Salut à toi, Ionesco !
Soyons
honnêtes : la lecture de Charly 9 ne nous apprend rien de plus, sur cette
sombre période, que ce qu’on peut trouver dans tous les bons livres abordant le
sujet. Si Jean Teulé est fanatique d’histoire, il ne se présente pas comme un
chercheur, mais plutôt comme un trublion de talent qui n’hésite pas à semer le
désordre dans les tableaux les plus figés. Ainsi, ceux qui auront gardé en tête
les compositions esthétiques de Chéreau (La
Reine Margot, 1994) risquent d’y perdre leur Dumas : dans cette
nouvelle farce teuléenne, Marguerite de Valois est une adolescente gothique et
rondouillarde (Isabelle Adjani, après une cure de loukoums), Henri de Navarre,
un sympathique second rôle, et la figure romantique de La Môle, à peine un
figurant. Ici, le personnage central, essentiel, véritable noyau autour duquel tourbillonne
la comédie du pouvoir, c’est Charly, et personne d’autre. Personne ? Voir…

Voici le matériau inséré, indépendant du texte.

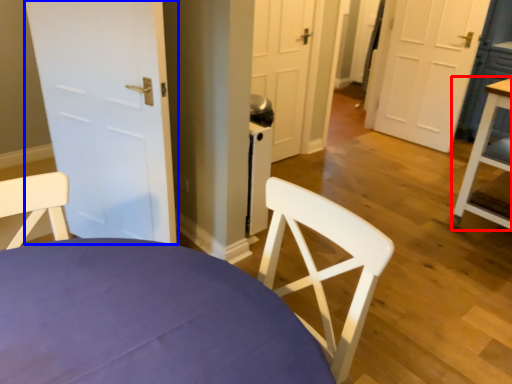 Question: Which object appears closest to the camera in this image, table (highlighted by a red box) or door (highlighted by a blue box)?

Choices:
 (A) table
 (B) door

Answer: (B)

Si le massacre de la Saint-Barthélémy n’est jamais décrit formellement dans le
livre, il est le costume nauséabond (aussi embarrassant qu’une camisole) qui
collera à la peau de Charles tout au long de sa brève existence. Seule et
unique décision d’importance qu’il prendra jamais en tant que monarque, et qui
fera, pour lui, rimer à jamais « pouvoir » avec « mort ».
Face à ce crime immense, tout le reste devient une farce, enchevêtrement de
plaisirs, d’obligations qui tournent au grotesque, de conversations inutiles… C’est
comme si, en choisissant de sacrifier à la raison d’Etat ces milliers de vies
protestantes, Charly 9 avait tout dit en une seule fois sur la fonction
politique, la volonté souveraine, la philosophie du pouvoir.
Que lui
reste-t-il alors ? Comment occupera-t-il les quelques mois qui sépareront
le 24 août 1572 du jour de sa mort, survenue le 30 mai 1574 ? La vision de
Jean Teulé est d’une radicale justesse : en une succession de tableaux
tragi-comiques, il nous décrit un Charles IX situé quelque part entre Ubu Roi
et ses héneaurmités, et le Bérenger 1er de Ionesco. Face au spectre
de la mort (celle qu’il a causé, et celle qui le guette), Charly 9 se précipite
dans une valse pathétique faite d’inutiles gesticulations, dansée par lui seul
au milieu d’une cour de fantômes en devenir. Catherine de Médicis elle-même y
perd de sa superbe, toute dévouée à la gloire d’une dynastie moribonde, sur le
point de céder la place à l’illustre famille des Bourbons.
Avec Charly 9, Jean Teulé nous fait la
talentueuse démonstration d’une Histoire génératrice de l’inutile, de
l’absurde, de l’ubuesque. En bon héritier de Ionesco, Jarry ou Beckett, son
récit est à la fois hilarant et désespéré, d’une tristesse qui ne peut que
prêter à rire… Le surnom que Teulé utilise pour baptiser ce souverain aussi cruel
que misérable nous ramène invariablement à l’universalité des terreurs dont il
est la proie. Nous sommes tous des Charly 9.
Tout est dit! Un livre à dévorer sans modération! Je le conseille tout particulièrement à ceux qui ont eu la chance de vivre l'épopée NihilObstat: joueurs et orgas!